§ **Action item**
What lines below include the string "больше"? Pick them out and copy them.

§ **Information given**
%%
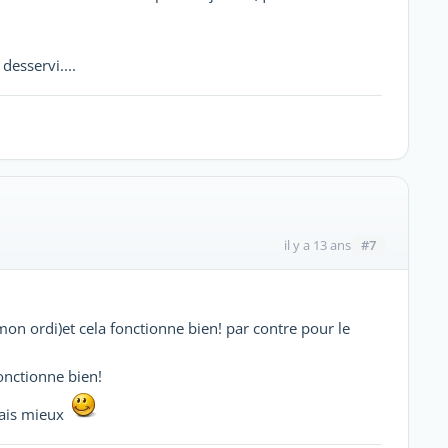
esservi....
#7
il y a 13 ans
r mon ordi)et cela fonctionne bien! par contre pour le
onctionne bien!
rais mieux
%%
%%
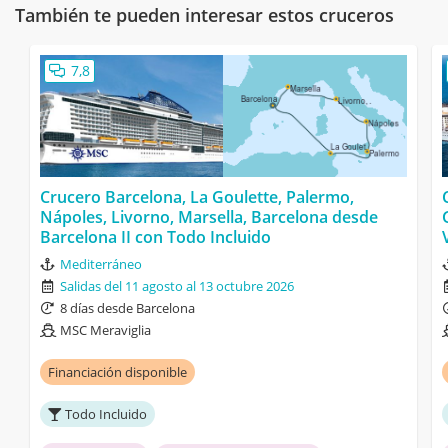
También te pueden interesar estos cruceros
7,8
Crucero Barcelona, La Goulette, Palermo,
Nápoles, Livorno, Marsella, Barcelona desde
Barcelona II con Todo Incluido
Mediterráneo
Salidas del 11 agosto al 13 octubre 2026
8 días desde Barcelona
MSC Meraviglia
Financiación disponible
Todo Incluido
%%
%%
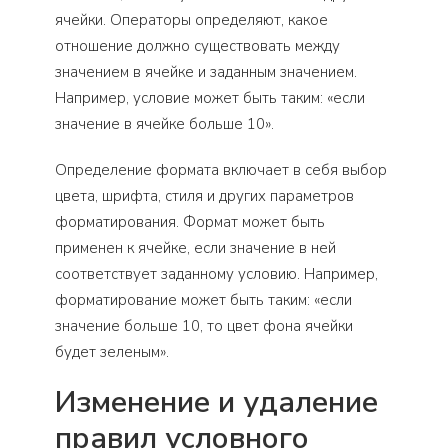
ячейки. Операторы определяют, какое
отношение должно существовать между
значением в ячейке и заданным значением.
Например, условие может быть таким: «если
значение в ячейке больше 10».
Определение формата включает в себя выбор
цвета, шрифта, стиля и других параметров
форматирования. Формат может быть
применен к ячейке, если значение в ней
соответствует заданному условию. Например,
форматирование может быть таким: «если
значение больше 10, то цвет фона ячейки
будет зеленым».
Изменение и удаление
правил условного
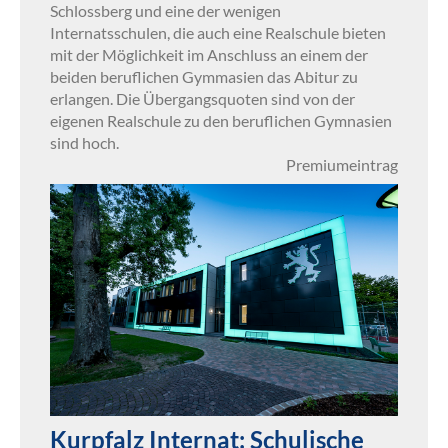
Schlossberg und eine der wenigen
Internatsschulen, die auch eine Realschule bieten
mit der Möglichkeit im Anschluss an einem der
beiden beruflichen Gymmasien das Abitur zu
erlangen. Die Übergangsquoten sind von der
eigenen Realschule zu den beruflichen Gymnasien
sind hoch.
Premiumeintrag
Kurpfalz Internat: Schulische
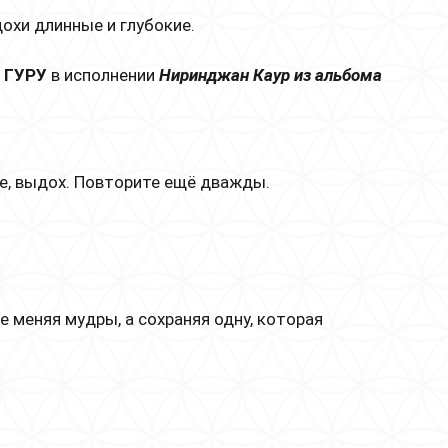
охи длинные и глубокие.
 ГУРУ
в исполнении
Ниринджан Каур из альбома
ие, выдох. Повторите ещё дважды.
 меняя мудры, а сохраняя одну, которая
%%
§ **Written reply**
значение в ячейке больше 10».
значение больше 10, то цвет фона ячейки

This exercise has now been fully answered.